9. Diffusion or imitation of treatments: The stimulus reserved for the experiment group subjects may somehow spread to the control group members.
Prison:   Control group prisoners bribe the guards to provide them with surreptitious, conjugal visits from loved ones or prostitutes.  Thus, their morale improves as much as that of the experimental group, suggesting the program had no impact, when, in fact, it did.

Solution: What can I say?  Don't do that.  As an experimenter, you need to be eternally vigilant to prevent diffusion and imitation of treatments.  Sometimes careful measurements can turn up such problems.

10.  Compensation:  Similar to #9 above, the control group may get some sort of alternative to the experimental treatment.
Prison:  When control group subjects get unruly in their complaints about being denied the conjugal visits, the warden supplies beer and pizza as a compensation.  Morale improves as much among the control group as among the experimental group.

Solution: See #9 above.

11. Compensatory rivalry: Control group members may feel unfairly treated and organize themselves to show they are just as worthy as the experimental group.
Prison:  Prisoners denied the conjugal visits renounce sex as weak and unworthy, turning to a regimen of exhaustive exercise and cold showers.  They lose weight, become buff musclemen, gain in self-esteem, and exhibit improved morale.  Once again, the conjugal-visit program seems to do no good.

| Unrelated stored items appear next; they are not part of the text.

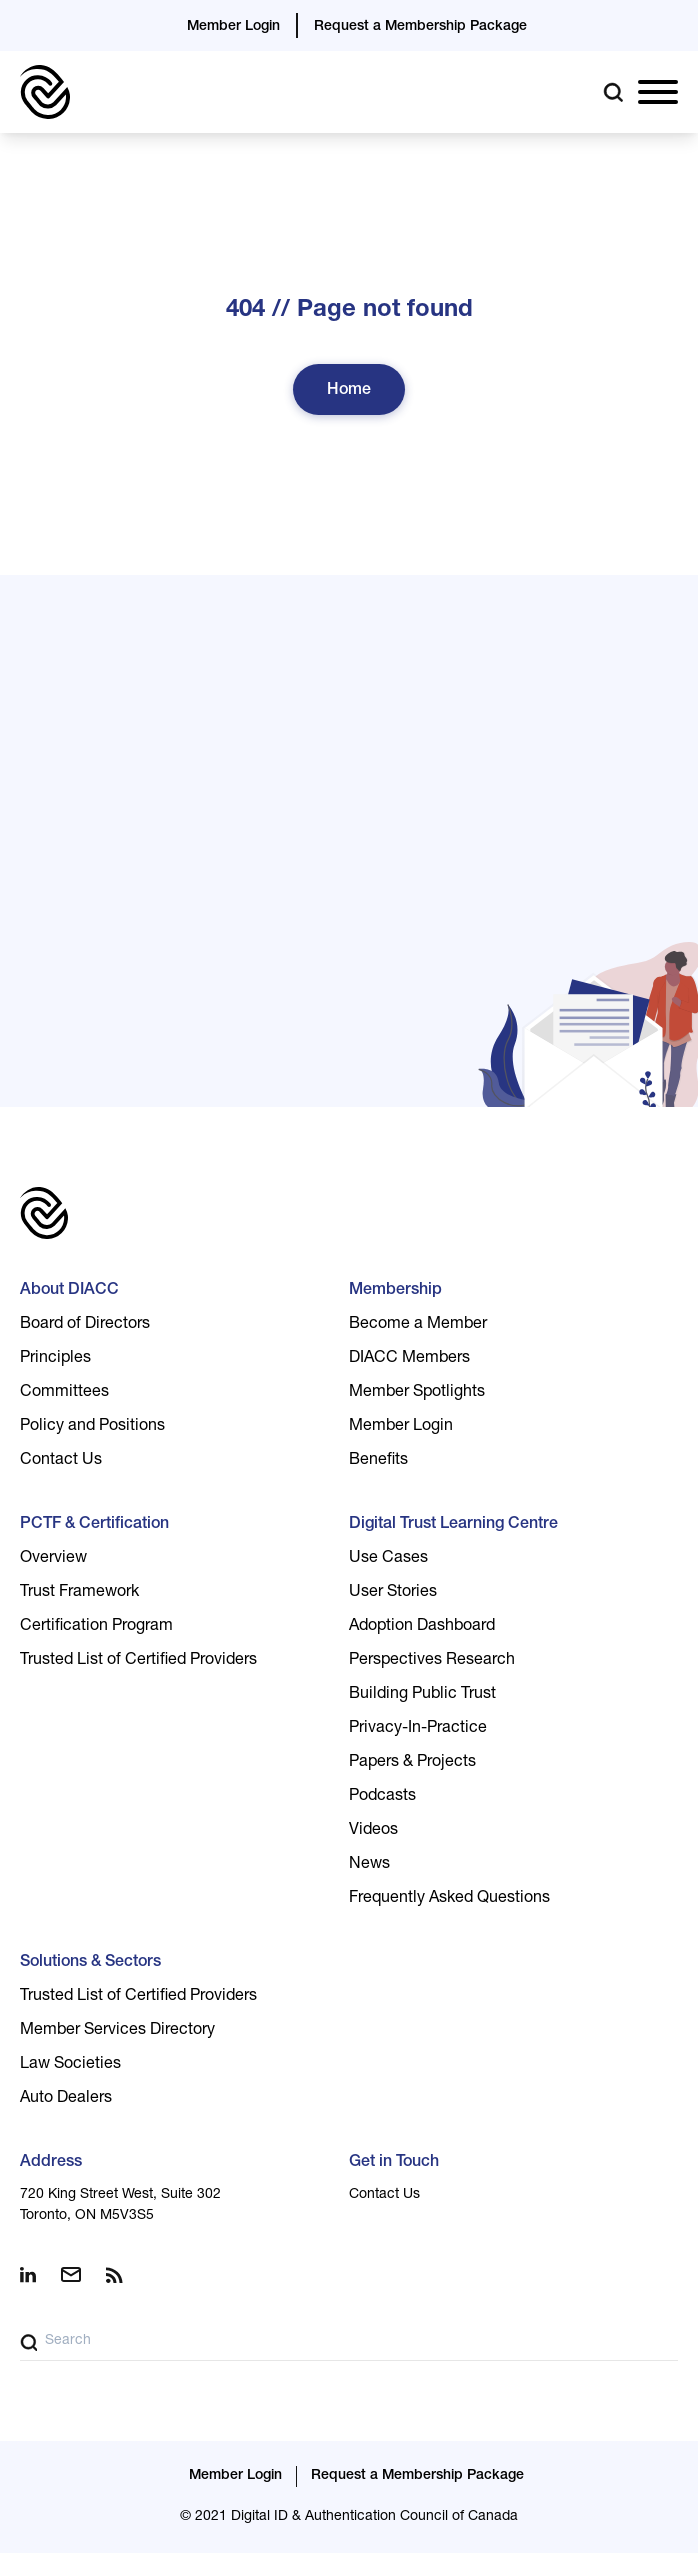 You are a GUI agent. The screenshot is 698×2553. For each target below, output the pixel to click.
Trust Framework (79, 1593)
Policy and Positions (92, 1427)
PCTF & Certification (94, 1525)
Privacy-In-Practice (418, 1729)
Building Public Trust (422, 1695)
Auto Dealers (66, 2099)
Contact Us (61, 1461)
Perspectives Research (432, 1661)
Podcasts (382, 1797)
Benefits (378, 1461)
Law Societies (70, 2065)
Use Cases (388, 1559)
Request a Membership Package (420, 27)
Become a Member (418, 1325)
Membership (395, 1291)
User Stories (393, 1593)
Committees (64, 1393)
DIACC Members (409, 1359)
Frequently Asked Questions (449, 1899)
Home (349, 391)
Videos (373, 1831)
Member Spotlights (417, 1393)
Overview (53, 1559)
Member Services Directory (117, 2031)
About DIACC (69, 1291)
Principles (55, 1359)
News (369, 1865)
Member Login (233, 27)
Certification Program (96, 1627)
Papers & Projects (412, 1763)
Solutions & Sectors (90, 1963)
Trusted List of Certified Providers (138, 1661)
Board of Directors (85, 1325)
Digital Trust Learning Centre (453, 1525)
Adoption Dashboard (422, 1627) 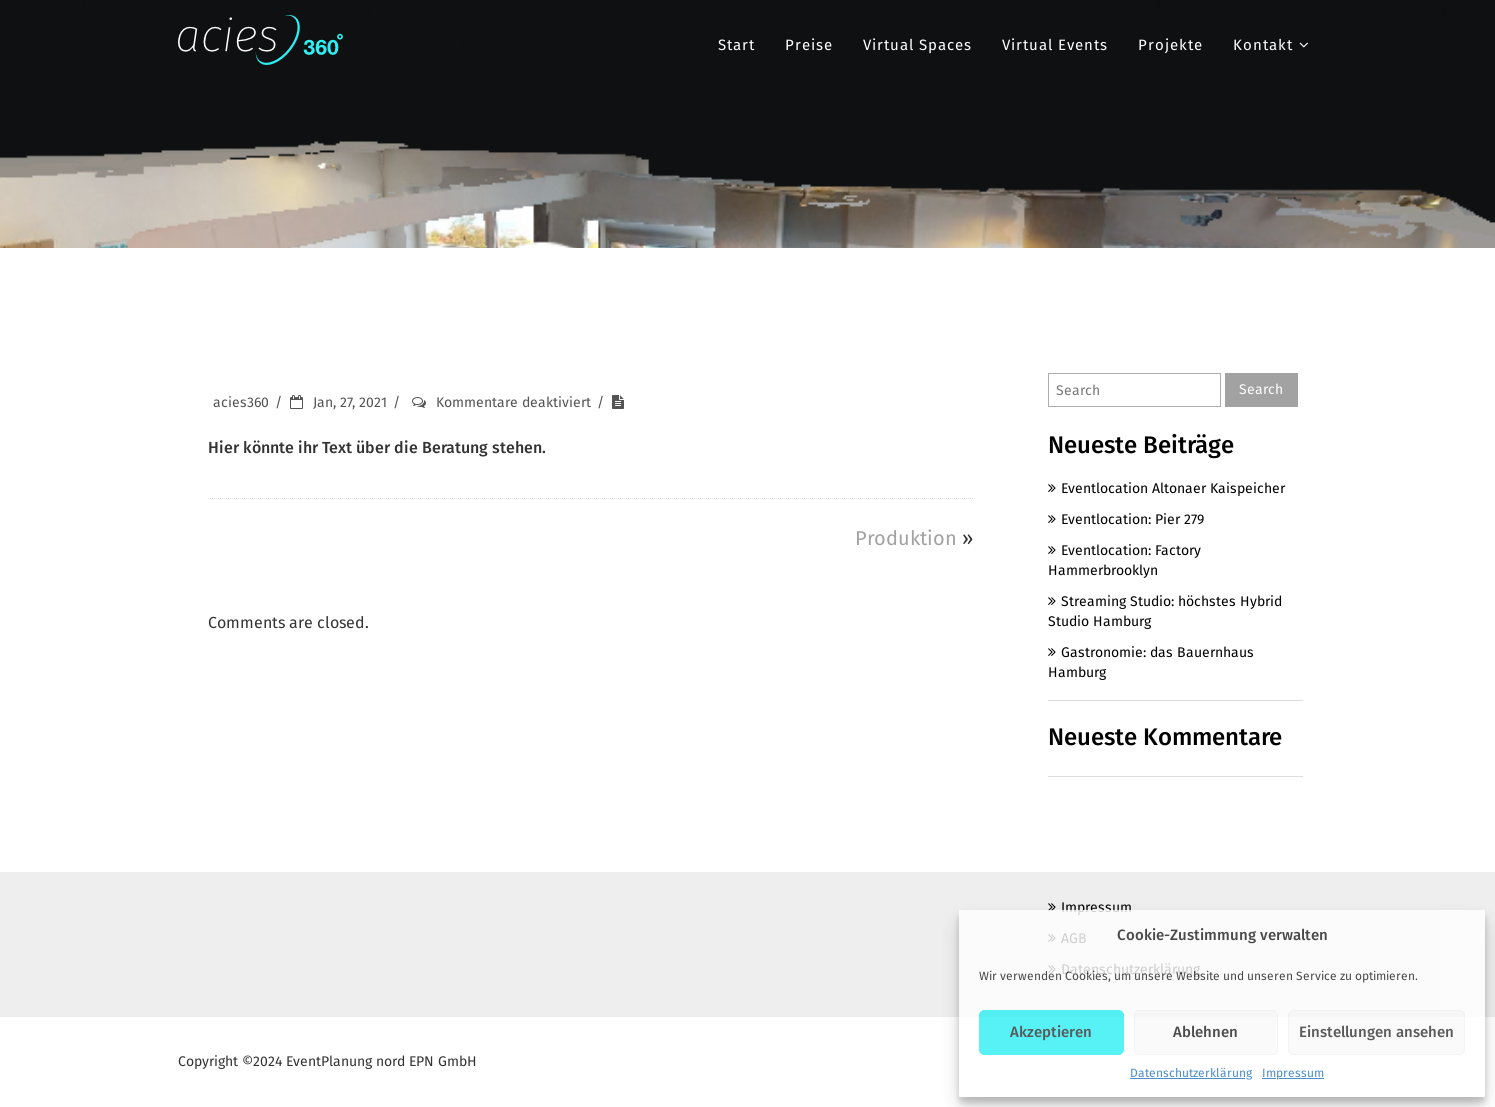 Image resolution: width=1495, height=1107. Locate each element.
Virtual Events (1055, 45)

Solution: Pre-tests and post-tests should often go beyond simply measuring the dependent variable to include other information that could point to changes like those discussed above.  Whereas laboratory experiments can control the situation sufficiently to avoid such problems, experiments in the real world must be monitored in their real world context.

12. Demoralization: This is the opposite of #11 above.  Control group subjects or other experiencing no benefits will become unhappy, dejected, and demoralized.
Prison:  Control group prisoners, denied the conjugal visits, experience decreased morale for precisely that reason.  The experimental group will have higher morale than the control group at the end of the experiment, not because the experimental group's morale improved but because the control group's morale decreased.

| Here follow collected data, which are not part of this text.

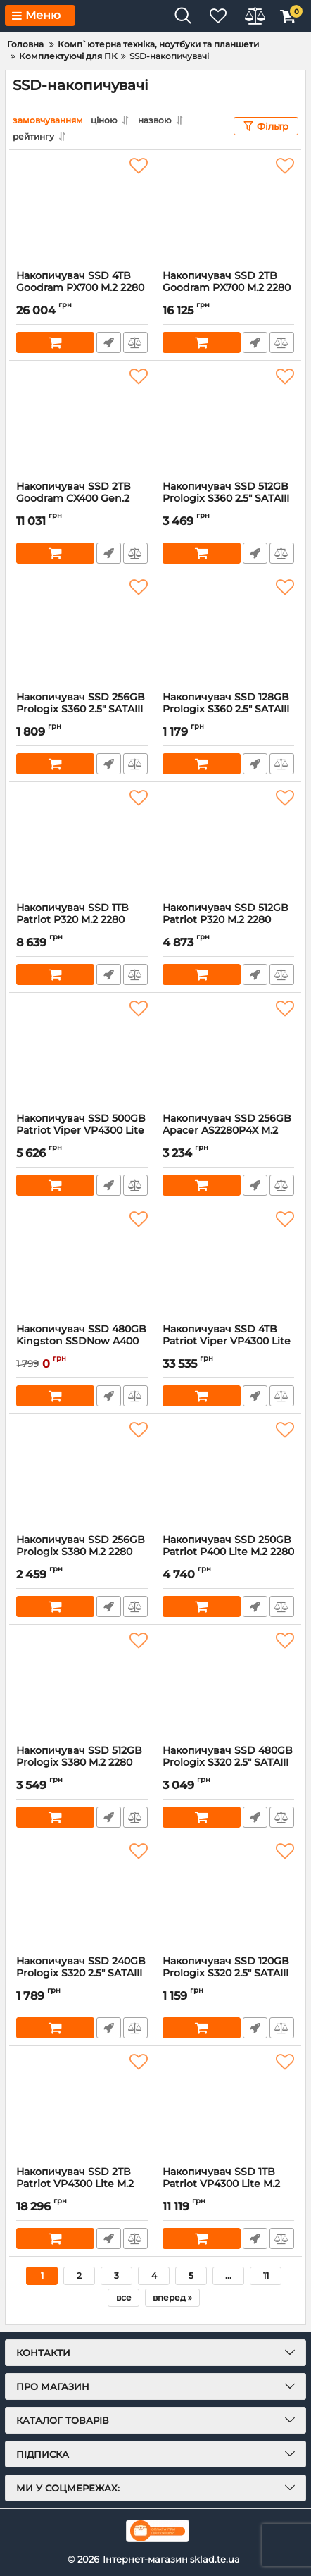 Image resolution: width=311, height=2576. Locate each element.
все (124, 2297)
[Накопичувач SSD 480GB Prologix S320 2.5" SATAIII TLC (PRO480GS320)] (228, 1685)
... (228, 2275)
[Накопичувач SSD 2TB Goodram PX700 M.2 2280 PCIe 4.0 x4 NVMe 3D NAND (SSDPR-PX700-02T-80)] (228, 210)
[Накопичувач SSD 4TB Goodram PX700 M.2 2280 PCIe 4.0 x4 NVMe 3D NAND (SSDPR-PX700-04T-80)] (82, 210)
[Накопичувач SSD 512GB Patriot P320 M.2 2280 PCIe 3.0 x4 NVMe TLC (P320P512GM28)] (228, 842)
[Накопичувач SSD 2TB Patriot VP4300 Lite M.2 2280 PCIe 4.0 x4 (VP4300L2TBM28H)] (82, 2106)
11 (266, 2275)
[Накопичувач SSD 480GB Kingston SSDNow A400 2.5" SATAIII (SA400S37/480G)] (82, 1263)
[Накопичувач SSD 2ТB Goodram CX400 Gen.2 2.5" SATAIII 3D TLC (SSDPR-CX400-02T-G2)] (82, 420)
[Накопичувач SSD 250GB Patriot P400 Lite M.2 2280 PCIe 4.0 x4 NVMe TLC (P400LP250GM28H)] (228, 1474)
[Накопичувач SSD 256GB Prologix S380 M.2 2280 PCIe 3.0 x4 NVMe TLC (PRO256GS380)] (82, 1474)
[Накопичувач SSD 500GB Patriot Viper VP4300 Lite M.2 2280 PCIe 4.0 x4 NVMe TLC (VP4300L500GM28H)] (82, 1053)
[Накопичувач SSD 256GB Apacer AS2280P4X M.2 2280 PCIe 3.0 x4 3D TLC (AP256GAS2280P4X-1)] (228, 1053)
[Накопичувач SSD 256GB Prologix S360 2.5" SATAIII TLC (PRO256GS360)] (82, 631)
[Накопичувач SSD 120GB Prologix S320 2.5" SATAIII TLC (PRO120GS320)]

Solution: Comparable pre- and post-tests of the dependent variable should highlight this problem, pointing out that the experimental group's morale had not actually improved.

As you can see, then, the classical experimental model and variations on it (discussed in the textbook) help us avoid or at least detect problems of internal invalidity.

Campbell and Stanley also talked about external invalidity.  This means that although the experimental stimulus really produced the changes in the experimental situation but it wouldn't have the same effect outside the experiment, in real life.  This is discussed in more detail in Chapter 8.